### Work instructions
Please reproduce exactly the line that contains "Activiteiten voor een heerlijke vakantie zi" and every line after it through the end of the records below, adding nothing else.

□ □ □ □ □ □ □

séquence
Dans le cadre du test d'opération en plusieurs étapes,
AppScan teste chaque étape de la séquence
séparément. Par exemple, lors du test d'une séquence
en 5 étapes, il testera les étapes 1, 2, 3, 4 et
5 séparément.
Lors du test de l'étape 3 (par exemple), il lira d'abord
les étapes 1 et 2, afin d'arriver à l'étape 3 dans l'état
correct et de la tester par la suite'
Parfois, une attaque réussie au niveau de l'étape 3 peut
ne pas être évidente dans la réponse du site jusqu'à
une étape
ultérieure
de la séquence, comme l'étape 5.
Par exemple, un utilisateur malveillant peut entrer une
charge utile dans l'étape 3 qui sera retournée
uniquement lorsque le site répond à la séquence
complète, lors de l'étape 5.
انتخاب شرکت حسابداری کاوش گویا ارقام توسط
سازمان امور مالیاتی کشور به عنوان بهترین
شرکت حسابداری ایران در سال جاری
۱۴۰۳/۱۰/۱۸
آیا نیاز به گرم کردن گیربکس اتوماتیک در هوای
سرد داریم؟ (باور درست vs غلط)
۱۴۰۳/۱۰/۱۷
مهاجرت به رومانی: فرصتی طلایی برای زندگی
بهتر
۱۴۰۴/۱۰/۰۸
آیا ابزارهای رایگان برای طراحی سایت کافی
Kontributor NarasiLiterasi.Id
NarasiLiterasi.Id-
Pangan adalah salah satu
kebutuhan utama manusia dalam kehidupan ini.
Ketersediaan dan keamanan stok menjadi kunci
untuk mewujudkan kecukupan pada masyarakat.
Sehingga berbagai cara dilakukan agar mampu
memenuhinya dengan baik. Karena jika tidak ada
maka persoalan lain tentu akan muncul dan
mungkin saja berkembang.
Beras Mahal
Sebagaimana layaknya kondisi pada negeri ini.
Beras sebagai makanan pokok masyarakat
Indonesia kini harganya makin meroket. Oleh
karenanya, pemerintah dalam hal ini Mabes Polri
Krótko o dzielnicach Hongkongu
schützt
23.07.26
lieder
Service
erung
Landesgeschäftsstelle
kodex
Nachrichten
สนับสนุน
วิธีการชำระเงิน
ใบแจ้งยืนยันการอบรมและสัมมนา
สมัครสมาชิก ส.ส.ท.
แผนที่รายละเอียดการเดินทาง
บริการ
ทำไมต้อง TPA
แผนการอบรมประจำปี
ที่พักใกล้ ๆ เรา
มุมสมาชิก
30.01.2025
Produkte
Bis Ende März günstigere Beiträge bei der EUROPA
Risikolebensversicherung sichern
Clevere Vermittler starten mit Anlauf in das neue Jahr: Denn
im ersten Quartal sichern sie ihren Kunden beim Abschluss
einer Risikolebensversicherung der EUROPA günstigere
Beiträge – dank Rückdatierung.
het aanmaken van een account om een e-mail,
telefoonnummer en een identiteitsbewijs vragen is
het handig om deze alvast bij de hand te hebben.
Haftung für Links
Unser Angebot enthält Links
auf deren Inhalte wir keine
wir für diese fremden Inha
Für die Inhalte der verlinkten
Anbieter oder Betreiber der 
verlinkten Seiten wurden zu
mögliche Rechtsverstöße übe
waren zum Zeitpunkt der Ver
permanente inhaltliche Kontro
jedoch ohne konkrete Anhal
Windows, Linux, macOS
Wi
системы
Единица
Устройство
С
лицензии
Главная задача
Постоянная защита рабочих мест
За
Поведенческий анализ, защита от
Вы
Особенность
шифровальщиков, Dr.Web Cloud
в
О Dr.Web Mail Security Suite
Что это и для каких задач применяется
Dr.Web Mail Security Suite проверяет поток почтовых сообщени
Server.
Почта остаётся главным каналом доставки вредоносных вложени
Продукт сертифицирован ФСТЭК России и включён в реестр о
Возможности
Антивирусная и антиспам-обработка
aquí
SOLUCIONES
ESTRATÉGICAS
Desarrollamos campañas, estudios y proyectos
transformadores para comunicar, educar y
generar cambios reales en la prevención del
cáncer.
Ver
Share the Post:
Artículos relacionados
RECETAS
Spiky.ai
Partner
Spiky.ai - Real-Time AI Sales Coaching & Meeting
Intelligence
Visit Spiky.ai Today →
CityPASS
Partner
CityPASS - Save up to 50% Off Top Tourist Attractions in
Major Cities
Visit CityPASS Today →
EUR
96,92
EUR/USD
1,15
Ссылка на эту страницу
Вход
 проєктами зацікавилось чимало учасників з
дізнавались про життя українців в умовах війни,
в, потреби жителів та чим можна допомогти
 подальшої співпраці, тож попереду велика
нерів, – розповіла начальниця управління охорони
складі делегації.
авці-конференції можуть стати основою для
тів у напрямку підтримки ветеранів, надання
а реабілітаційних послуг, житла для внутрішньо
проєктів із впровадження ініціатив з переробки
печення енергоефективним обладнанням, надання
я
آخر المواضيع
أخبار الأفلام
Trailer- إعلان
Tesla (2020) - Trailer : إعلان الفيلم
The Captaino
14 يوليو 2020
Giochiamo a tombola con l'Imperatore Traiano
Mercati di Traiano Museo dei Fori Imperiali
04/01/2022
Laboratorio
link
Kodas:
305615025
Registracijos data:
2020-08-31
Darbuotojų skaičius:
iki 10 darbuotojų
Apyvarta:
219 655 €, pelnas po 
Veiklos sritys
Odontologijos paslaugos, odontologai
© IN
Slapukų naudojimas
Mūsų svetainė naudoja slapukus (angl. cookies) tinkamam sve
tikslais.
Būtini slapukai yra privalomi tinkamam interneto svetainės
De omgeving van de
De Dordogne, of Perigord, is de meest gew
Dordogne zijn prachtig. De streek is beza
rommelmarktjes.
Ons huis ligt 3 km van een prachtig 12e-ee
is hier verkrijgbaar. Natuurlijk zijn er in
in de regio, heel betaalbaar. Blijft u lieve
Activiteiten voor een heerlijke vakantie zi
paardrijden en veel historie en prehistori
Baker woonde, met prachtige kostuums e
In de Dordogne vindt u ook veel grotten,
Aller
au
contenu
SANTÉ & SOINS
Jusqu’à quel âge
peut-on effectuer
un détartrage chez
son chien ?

□ □ □ □ □ □ □

### Response box
Activiteiten voor een heerlijke vakantie zi
paardrijden en veel historie en prehistori
Baker woonde, met prachtige kostuums e
In de Dordogne vindt u ook veel grotten,
Aller
au
contenu
SANTÉ & SOINS
Jusqu’à quel âge
peut-on effectuer
un détartrage chez
son chien ?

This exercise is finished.